Œuvre référencée: Turcotte, Élise. 2007. Pourquoi faire une maison avec ses morts. Montréal, Leméac, 125 pages.

Présentation de l’œuvre

Résumé de l’œuvre

Pourquoi faire une maison avec ses morts est constitué de sept histoires où la même narratrice évoque son rapport, et celui des autres, avec la mort et les morts. La narratrice évoque dans le premier et le second récit la fascination qu’elle a pour la mort depuis son plus jeune âge, fascination qui l’a poursuivie durant son enfance et son adolescence. Elle ponctue son récit de détails et d’informations cliniques quant à la décomposition des corps. Elle évoque par ailleurs les liens qu’elle tisse avec des personnes décédées ou sur le point de l’être, et la manière dont elle aide à les faire « passer ».

Dans le troisième récit elle s’intéresse davantage à la mort des animaux et fait notamment allusion à la mort de sa perruche. Malgré sa manière de rationaliser et de chercher à comprendre pourquoi et comment meurent les animaux, la perte de l’animal se révèle difficile à surmonter, d’autant que ce dernier assurait l’équilibre de la famille.

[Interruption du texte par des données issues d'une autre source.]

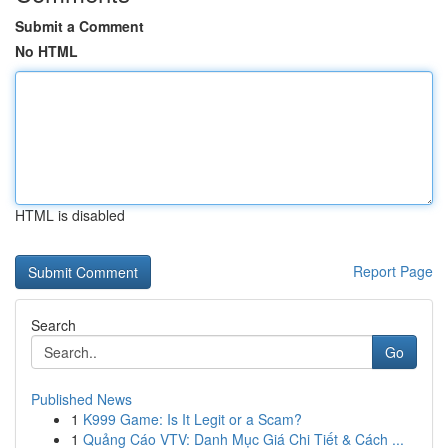
Submit a Comment
No HTML
HTML is disabled
Report Page
Search
Go
Published News
1
K999 Game: Is It Legit or a Scam?
1
Quảng Cáo VTV: Danh Mục Giá Chi Tiết & Cách ...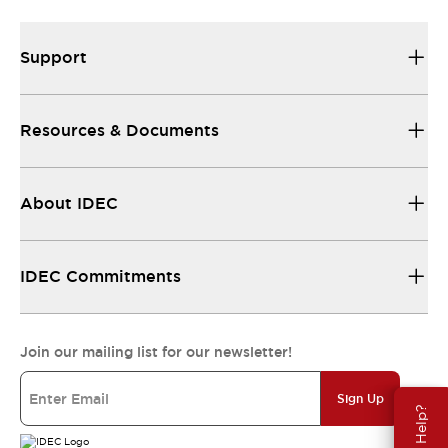
Support
Resources & Documents
About IDEC
IDEC Commitments
Join our mailing list for our newsletter!
Sign Up
Need Help?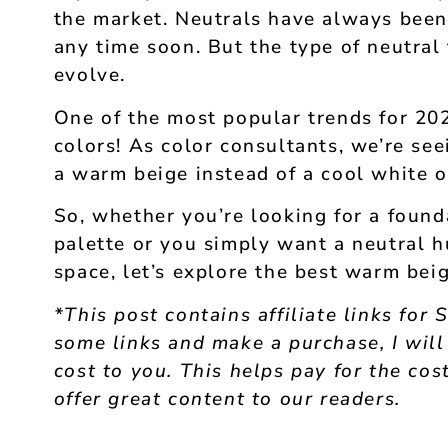
the market. Neutrals have always been
any time soon. But the type of neutral
evolve.
One of the most popular trends for 20
colors! As color consultants, we’re se
a warm beige instead of a cool white o
So, whether you’re looking for a found
palette or you simply want a neutral h
space, let’s explore the best warm beig
*This post contains affiliate links for 
some links and make a purchase, I will
cost to you. This helps pay for the cost
offer great content to our readers.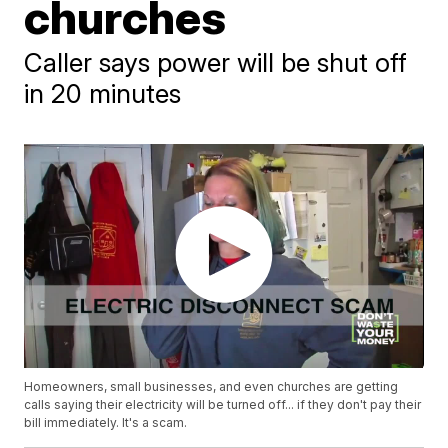
churches
Caller says power will be shut off
in 20 minutes
Homeowners, small businesses, and even churches are getting
calls saying their electricity will be turned off... if they don't pay their
bill immediately. It's a scam.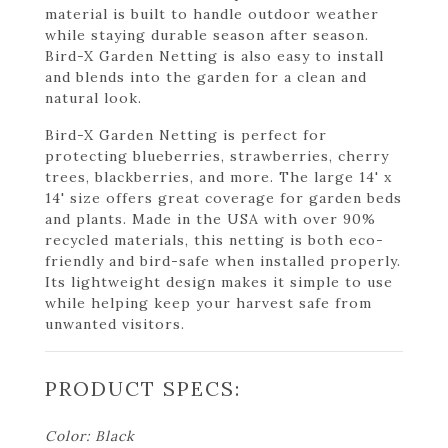
material is built to handle outdoor weather
while staying durable season after season.
Bird-X Garden Netting is also easy to install
and blends into the garden for a clean and
natural look.
Bird-X Garden Netting is perfect for
protecting blueberries, strawberries, cherry
trees, blackberries, and more. The large 14' x
14' size offers great coverage for garden beds
and plants. Made in the USA with over 90%
recycled materials, this netting is both eco-
friendly and bird-safe when installed properly.
Its lightweight design makes it simple to use
while helping keep your harvest safe from
unwanted visitors.
PRODUCT SPECS:
Color: Black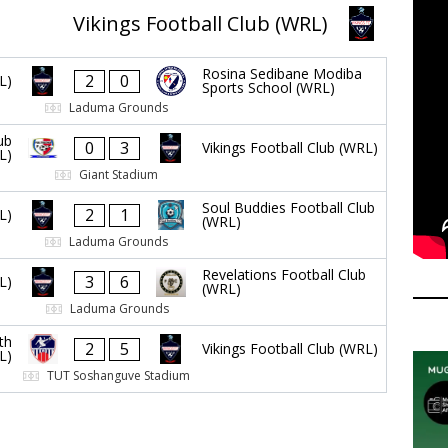
Vikings Football Club (WRL)
Rosina Sedibane Modiba
2
0
L)
Sports School (WRL)
Laduma Grounds
ub
0
3
Vikings Football Club (WRL)
L)
Giant Stadium
Soul Buddies Football Club
2
1
L)
(WRL)
Laduma Grounds
Revelations Football Club
3
6
L)
(WRL)
Laduma Grounds
th
2
5
Vikings Football Club (WRL)
L)
TUT Soshanguve Stadium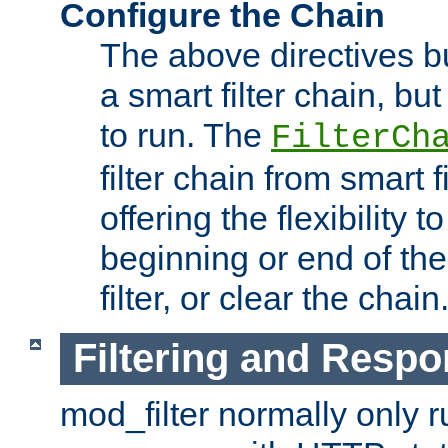
Configure the Chain
The above directives b
a smart filter chain, but
to run. The
FilterCh
filter chain from smart f
offering the flexibility to
beginning or end of th
filter, or clear the chain
Filtering and Respo
mod_filter normally only ru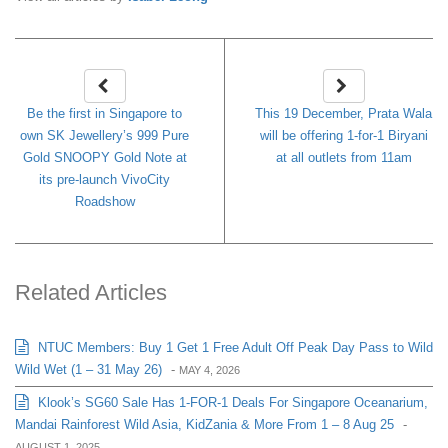
Be the first in Singapore to
This 19 December, Prata Wala
own SK Jewellery’s 999 Pure
will be offering 1-for-1 Biryani
Gold SNOOPY Gold Note at
at all outlets from 11am
its pre-launch VivoCity
Roadshow
Related Articles
NTUC Members: Buy 1 Get 1 Free Adult Off Peak Day Pass to Wild
Wild Wet (1 – 31 May 26)
-
MAY 4, 2026
Klook’s SG60 Sale Has 1-FOR-1 Deals For Singapore Oceanarium,
Mandai Rainforest Wild Asia, KidZania & More From 1 – 8 Aug 25
-
AUGUST 1, 2025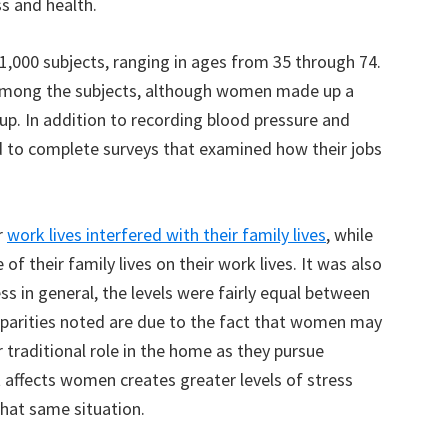
s and health.
1,000 subjects, ranging in ages from 35 through 74.
among the subjects, although women made up a
oup. In addition to recording blood pressure and
d to complete surveys that examined how their jobs
r
work lives interfered with their family lives
, while
of their family lives on their work lives. It was also
ss in general, the levels were fairly equal between
sparities noted are due to the fact that women may
r traditional role in the home as they pursue
 affects women creates greater levels of stress
that same situation.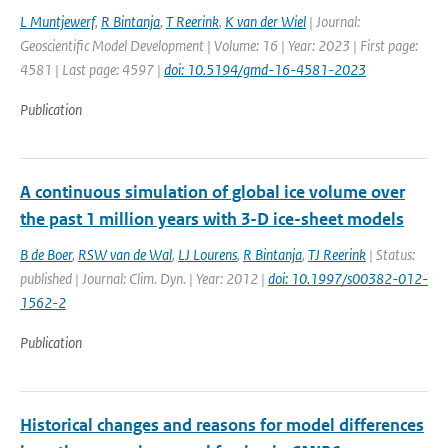
L Muntjewerf
,
R Bintanja
,
T Reerink
,
K van der Wiel
| Journal:
Geoscientific Model Development | Volume: 16 | Year: 2023 | First page:
4581 | Last page: 4597 |
doi: 10.5194/gmd-16-4581-2023
Publication
A continuous simulation of global ice volume over
the past 1 million years with 3-D ice-sheet models
B de Boer
,
RSW van de Wal
,
LJ Lourens
,
R Bintanja
,
TJ Reerink
| Status:
published | Journal: Clim. Dyn. | Year: 2012 |
doi: 10.1997/s00382-012-
1562-2
Publication
Historical changes and reasons for model differences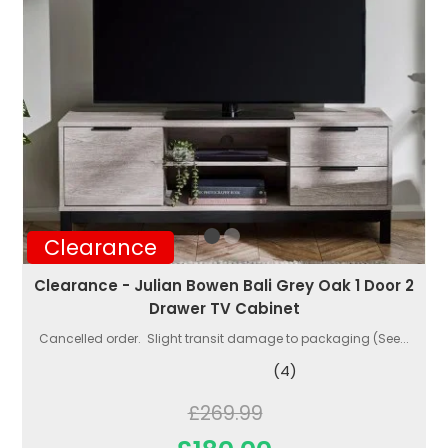
Clearance
Clearance - Julian Bowen Bali Grey Oak 1 Door 2
Drawer TV Cabinet
Cancelled order. Slight transit damage to packaging (See...
(4)
£269.99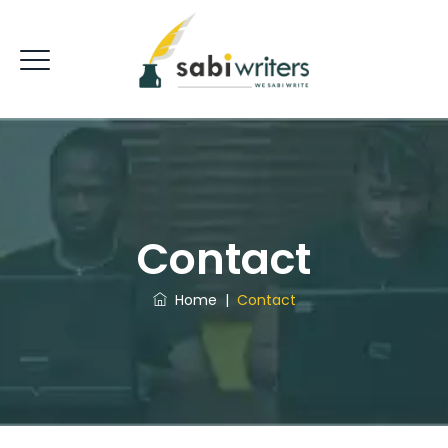
Contact
Home
|
Contact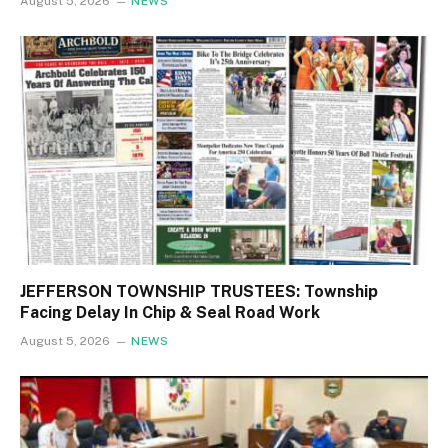
August 5, 2026
NEWS
JEFFERSON TOWNSHIP TRUSTEES: Township
Facing Delay In Chip & Seal Road Work
August 5, 2026
NEWS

Dans le quatrième récit la narratrice aborde la mort sous l’angle de différentes cultures pour en arriver à la mort de son propre père dont l’esprit lui rend visite de temps à autre.

Le cinquième récit est consacré à la recherche de renseignements sur la mort de son oncle pour laquelle sa femme cherche désespérément des réponses. La narratrice accompagne sa tante durant cette épreuve, dans le sous-sol d’un hôpital, lisant et relisant le dossier médical du défunt afin d’y trouver un détail qui viendrait rationaliser et justifier cette mort.

Dans le sixième récit, la narratrice se remémore le réveillon de l’an 2000, où elle a dû rassurer sa fille, persuadée que cette nouvelle année sonnerait la fin du monde. Tout le chapitre tourne autour de l’imaginaire de la fin et la narratrice retrace un certain nombre d’événements : séisme, guerre en Irak, agression, mois de juin 2006 (06/06 annoncé comme une date apocalyptique)…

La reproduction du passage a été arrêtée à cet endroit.